UK Prime Minister Rishi Sunak has been criticised by over 600 scientists across the world for the UK's use of bioenergy, in a letter that said the practice is destroying the "lungs of the earth", with "devastating impacts" on forests.
Bioenergy divides scientific opinion due to the procuring of biomass, which can involve cutting down trees to turn into energy.
The professors and science students warned of the industry's "growing threat to biodiversity" because of the way they say it hacks down trees and habitats.
They warned it undermines a current high-stakes push to slow the rapid loss of life-sustaining nature.
"It is simply not environmentally sustainable," said Kew Gardens' director of science, Professor Alexandre Antonelli, one of the key authors.
"Sustainability means you can do something forever... and because we are losing forests that have been growing for many decades, if not centuries, we are not allowing nature to recover to the level it needs to recover the biodiversity," he told Sky News.
That matters because healthy, old forests house things like mosses, which can slow flooding, and pollinating insects and birds and can soak up more carbon dioxide, he continued.
The scientists want the UK and leaders from other major users or consumers of bioenergy - including President Xi Jinping of China and US President Joe Biden - to abandon the energy form altogether.
The signatories warned the talks may fail unless businesses stop clearing forests for bioenergy, which has boomed in recent years as a replacement for coal.
However, Mark Sommerfield from trade body the Renewable Energy Association, said "biodiversity considerations are an important component of biomass sustainability governance".
He cited a review of 211 studies, 69% of which concluded that forestry had no negative impact on biodiversity.
The letter accused the industry of clearcutting forest - cutting down entire sections rather than keeping continuous cover, and is supposed to be particularly bad for biodiversity.

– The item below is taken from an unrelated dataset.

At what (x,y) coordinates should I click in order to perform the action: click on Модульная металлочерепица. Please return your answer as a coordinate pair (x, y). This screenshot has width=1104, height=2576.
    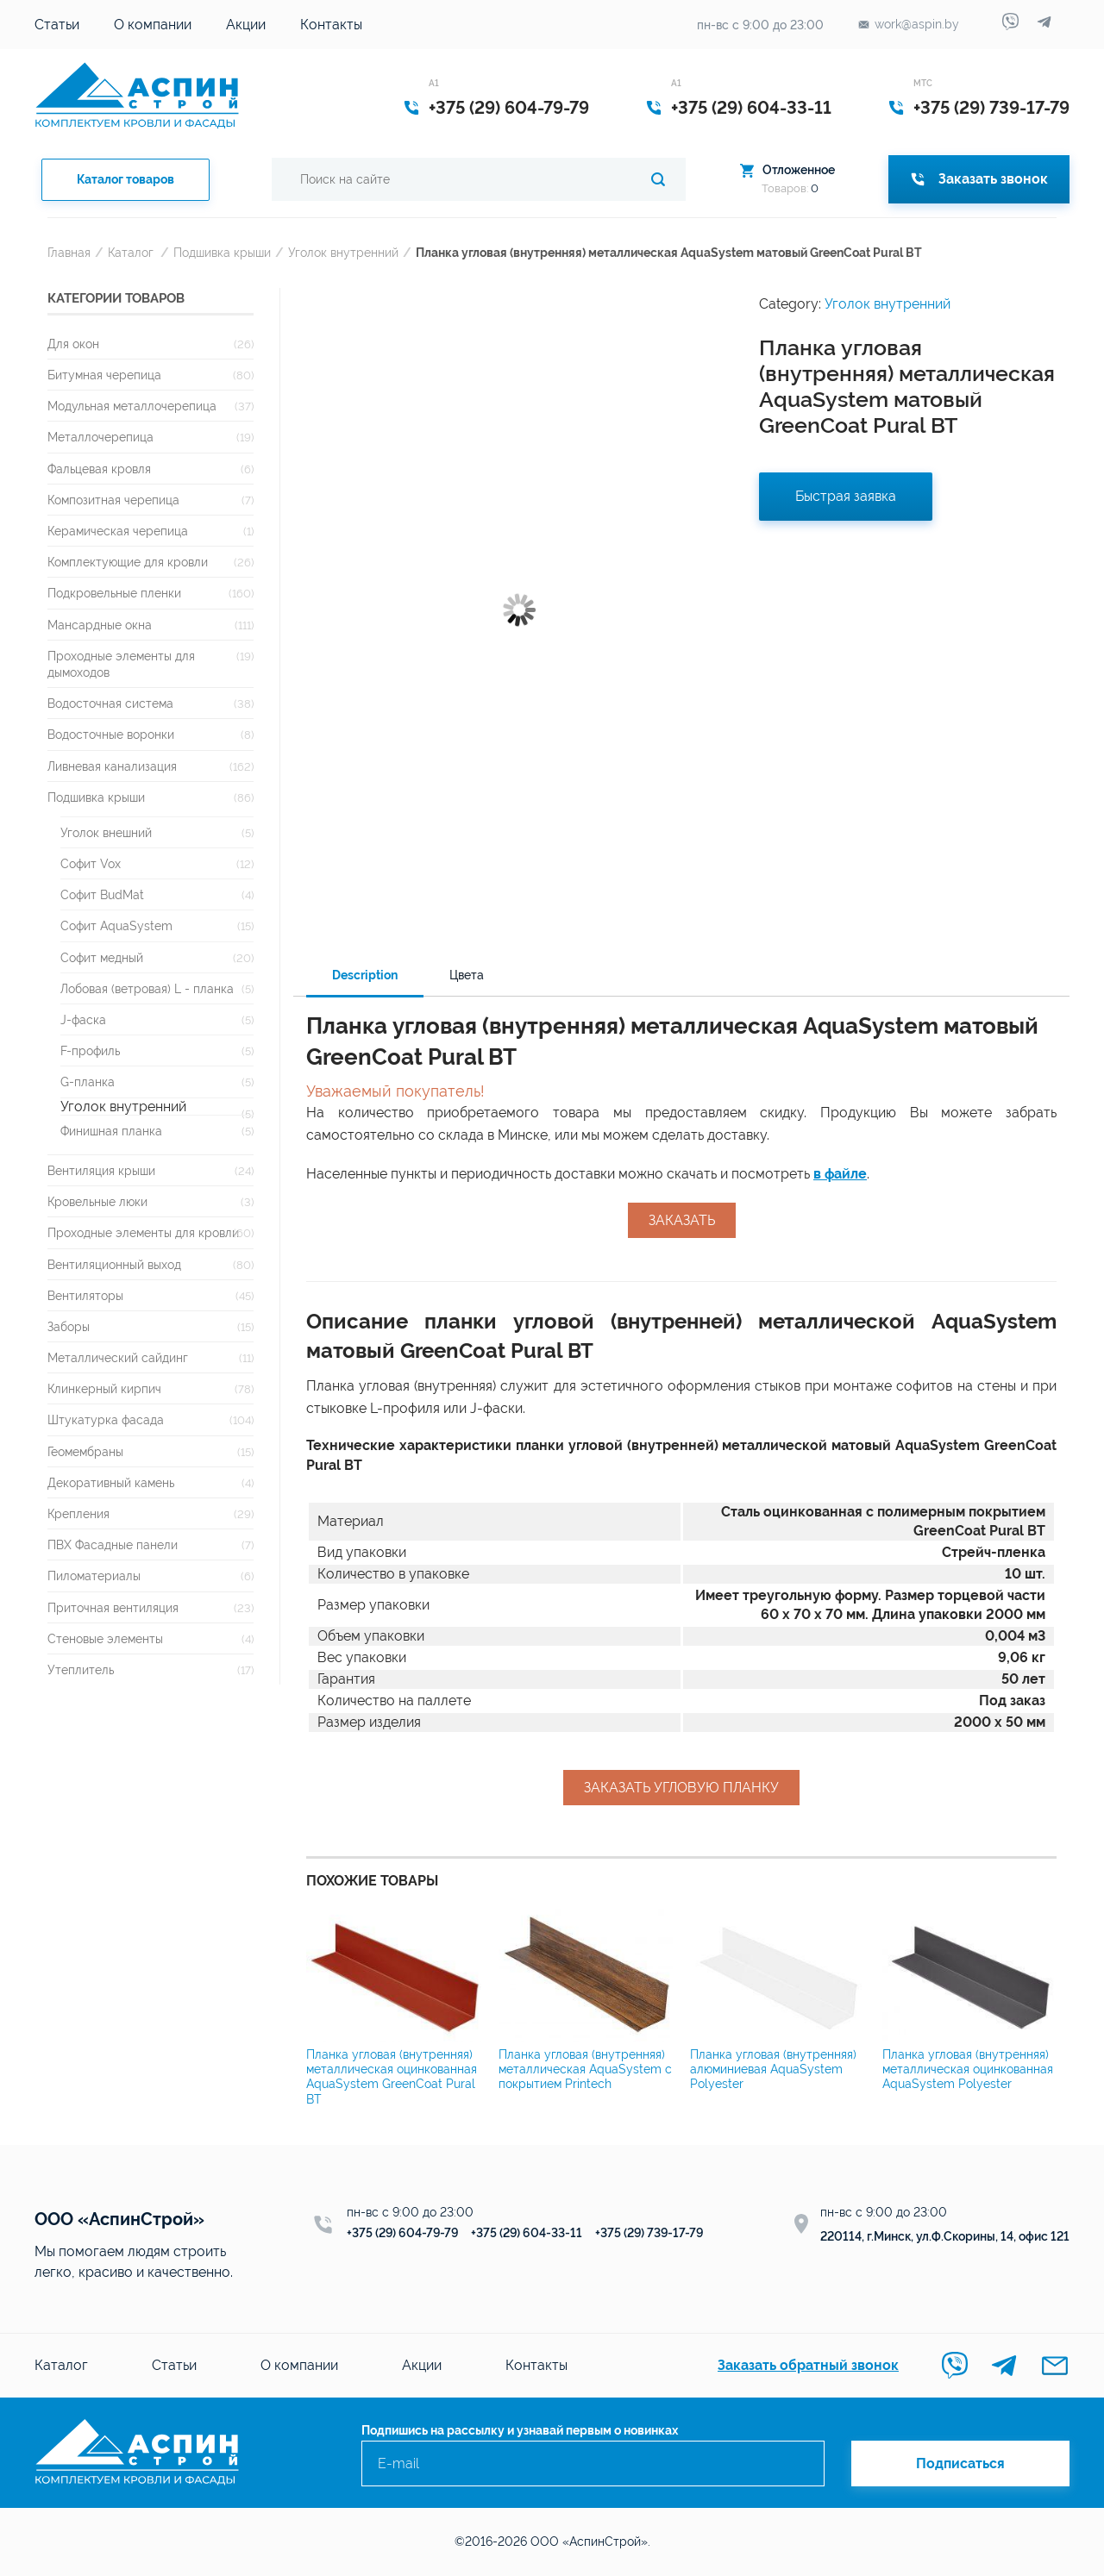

Sommerfield said bioenergy is part of a "broader forestry economy", often using the residue from the timber industry, and therefore eliminating waste.
In October, 550 academics sympathetic to the industry wrote a letter arguing bioenergy can "substitute fossil energy and is a significant part of climate protection policy".
A government spokesperson said the UK "only supports biomass which complies with our strict sustainability criteria."
"Many biomass feedstocks are likely to be combusted or decomposed anyway, so it is more efficient to use that material as an energy source and displace expensive, volatile fossil fuels in the process," they added.